Bilal Khazal and his brother Maher are still in Australia but were sentenced in absentia by a military court in Lebanon for funding the group which carried out the bombing of a Beirut McDonald’s restaurant this year.
Earlier this year, regulations were added to Australia’s extradition Act to add Lebanon as an extradition country.
The Prime Minister John Howard says Australia will facilitate any formal request from Lebanon for their extradition.
The brothers were found guilty of providing finances to a militant Sunni Islamic group.
They are amongst more than 25 people convicted of carrying out a string of anti-US attacks across Lebanon.
Bilal, a former Qantas baggage handler, and his brother live in Sydney’s western suburbs.
The brothers’ lawyer Chris Murphy says the Federal Government should be protecting the men and he will fight any attempt to extradite them.
“The High Court of Australia would not uphold this extradition,” said Mr Murphy.
He added that the men believed they were giving money to a charity not to a militant organisation.
But Mr Howard says he is willing to hand the brothers over.
“There has been no extradition request received by Australia but if there is one received, we would respond positively,” he said today.

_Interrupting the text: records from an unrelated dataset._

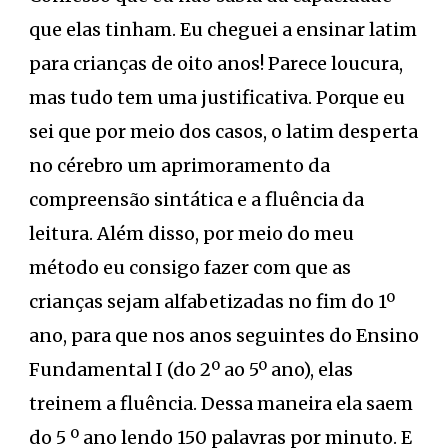
que elas tinham. Eu cheguei a ensinar latim
para crianças de oito anos! Parece loucura,
mas tudo tem uma justificativa. Porque eu
sei que por meio dos casos, o latim desperta
no cérebro um aprimoramento da
compreensão sintática e a fluência da
leitura. Além disso, por meio do meu
método eu consigo fazer com que as
crianças sejam alfabetizadas no fim do 1º
ano, para que nos anos seguintes do Ensino
Fundamental I (do 2º ao 5º ano), elas
treinem a fluência. Dessa maneira ela saem
do 5 º ano lendo 150 palavras por minuto. E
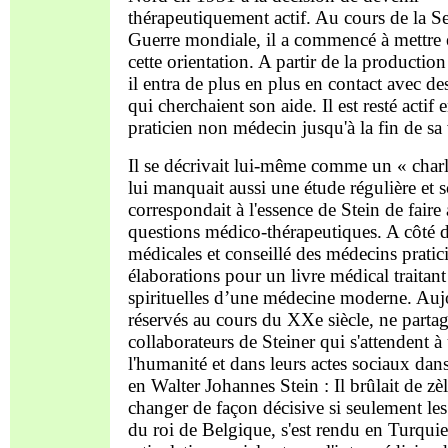
thérapeutiquement actif. Au cours de la 
Guerre mondiale, il a commencé à mettre
cette orientation. A partir de la productio
il entra de plus en plus en contact avec de
qui cherchaient son aide. Il est resté actif 
praticien non médecin jusqu'à la fin de sa
Il se décrivait lui-même comme un « charla
lui manquait aussi une étude régulière et 
correspondait à l'essence de Stein de faire
questions médico-thérapeutiques. A côté d
médicales et conseillé des médecins pratici
élaborations pour un livre médical traitant
spirituelles d’une médecine moderne. Auj
réservés au cours du XXe siècle, ne parta
collaborateurs de Steiner qui s'attendent à
l'humanité et dans leurs actes sociaux dan
en Walter Johannes Stein : Il brûlait de z
changer de façon décisive si seulement les l
du roi de Belgique, s'est rendu en Turquie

The Australian federal police say neither Bilal nor Maher Khazal are facing charges under Australian law.
However the Justice Minister Senator Ellison has confirmed one of the brothers is the subject of an ASIO investigation relating to his alleged links with Al-Qaeda.
Bilal was allegedly named in a CIA report and Spanish court documents for his suspected links to Al-Qaeda, claims which he has repeatedly denied.
Lebanon’s State Prosecutor is considering whether to seek extradition.